For a self-driving car, there are infinite examples of how this can benefit driving. Another easy example is coming to a 4-way stop in a residential area. Tesla FSD cannot currently determine by sight if the crossing traffic also has a stop sign. It does not read “4-way stop” text, and cannot interpret seeing the back sides of the cross traffics stop signs. Perhaps someday it will get better at both of these items, but it will be a very long time until it is as good as a human. So in the meanwhile, FSD approaches the stop not knowing if the crossing traffic has to stop or not (unless it is already using this metadata). Therefore, it waits, it creeps until it thinks it can see far enough to go safely. A painfully slow process. But, other Teslas may have driven on the cross street and seen the stop signs. This information can be passed on to the collective and out to the fleet, so all cars now know that this is a 4-way stop.

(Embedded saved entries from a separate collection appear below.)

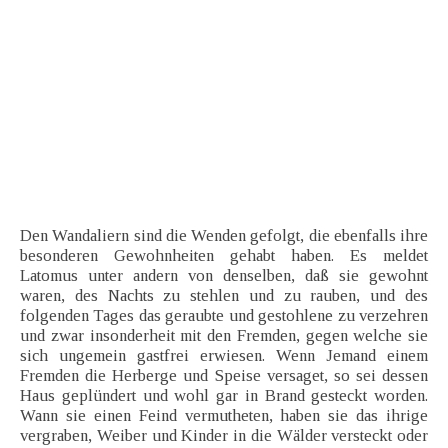
Den Wandaliern sind die Wenden gefolgt, die ebenfalls ihre
besonderen Gewohnheiten gehabt haben. Es meldet
Latomus unter andern von denselben, daß sie gewohnt
waren, des Nachts zu stehlen und zu rauben, und des
folgenden Tages das geraubte und gestohlene zu verzehren
und zwar insonderheit mit den Fremden, gegen welche sie
sich ungemein gastfrei erwiesen. Wenn Jemand einem
Fremden die Herberge und Speise versaget, so sei dessen
Haus geplündert und wohl gar in Brand gesteckt worden.
Wann sie einen Feind vermutheten, haben sie das ihrige
vergraben, Weiber und Kinder in die Wälder versteckt oder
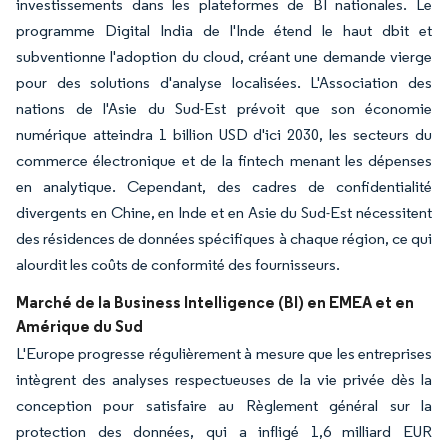
investissements dans les plateformes de BI nationales. Le
programme Digital India de l'Inde étend le haut dbit et
subventionne l'adoption du cloud, créant une demande vierge
pour des solutions d'analyse localisées. L'Association des
nations de l'Asie du Sud-Est prévoit que son économie
numérique atteindra 1 billion USD d'ici 2030, les secteurs du
commerce électronique et de la fintech menant les dépenses
en analytique. Cependant, des cadres de confidentialité
divergents en Chine, en Inde et en Asie du Sud-Est nécessitent
des résidences de données spécifiques à chaque région, ce qui
alourdit les coûts de conformité des fournisseurs.
Marché de la Business Intelligence (BI) en EMEA et en
Amérique du Sud
L'Europe progresse régulièrement à mesure que les entreprises
intègrent des analyses respectueuses de la vie privée dès la
conception pour satisfaire au Règlement général sur la
protection des données, qui a infligé 1,6 milliard EUR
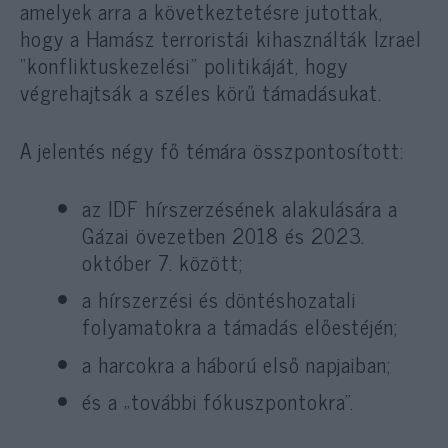
amelyek arra a következtetésre jutottak,
hogy a Hamász terroristái kihasználták Izrael
“konfliktuskezelési” politikáját, hogy
végrehajtsák a széles körű támadásukat.
A jelentés négy fő témára összpontosított:
az IDF hírszerzésének alakulására a
Gázai övezetben 2018 és 2023.
október 7. között;
a hírszerzési és döntéshozatali
folyamatokra a támadás előestéjén;
a harcokra a háború első napjaiban;
és a „további fókuszpontokra”.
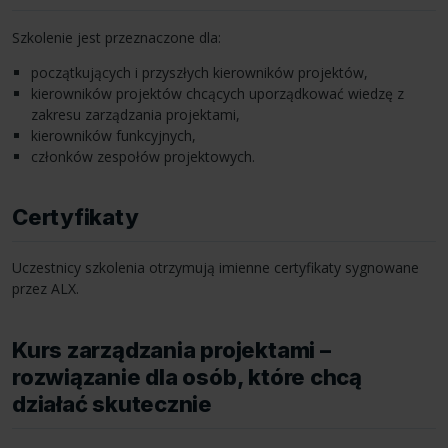
Szkolenie jest przeznaczone dla:
początkujących i przyszłych kierowników projektów,
kierowników projektów chcących uporządkować wiedzę z
zakresu zarządzania projektami,
kierowników funkcyjnych,
członków zespołów projektowych.
Certyfikaty
Uczestnicy szkolenia otrzymują imienne certyfikaty sygnowane
przez
ALX
.
Kurs zarządzania projektami –
rozwiązanie dla osób, które chcą
działać skutecznie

This does not mean though that this is the end of data collection for the intersection. Tesla can continuously evaluate how cars are moving through the intersection (under FSD or not). Also, if it does detect crossing traffic approaching the intersection at an unexpectedly high speed, it would know to have additional caution. Or perhaps it finds cars braking hard at this intersection, etc. This data can be collected and feedback into further updates. Perhaps, 1) the stop sign has been removed and needs to be re-assessed, or 2) cars often run this stop sign and this should be accounted for in their driving.

For the Tesla universe, they can collect and disseminate this data, so all cars can benefit from the fleet. I envision that this would at first be slow feedback with monthly/weekly updates. But the cycle can be automated and eventually be near instantaneous. Like Waze/Google real-time traffic data on steroids.

Final Words

In the Tesla self-driving world, there seems to be this overarching idea that they will go from where they are today directly to a fully autonomous car. I think this is crazy. I tried to formulate some of my thoughts around this recently in a previous post. In that post, I did not explain this driving enhancement based on map metadata in any detail, but it is a big part of my thinking. You can see it here: Tesla FSD Milstones. And have posted a bit on Twitter about it as well. My Twitter Blue account is https://twitter.com/fsd_now if you’d like to follow along.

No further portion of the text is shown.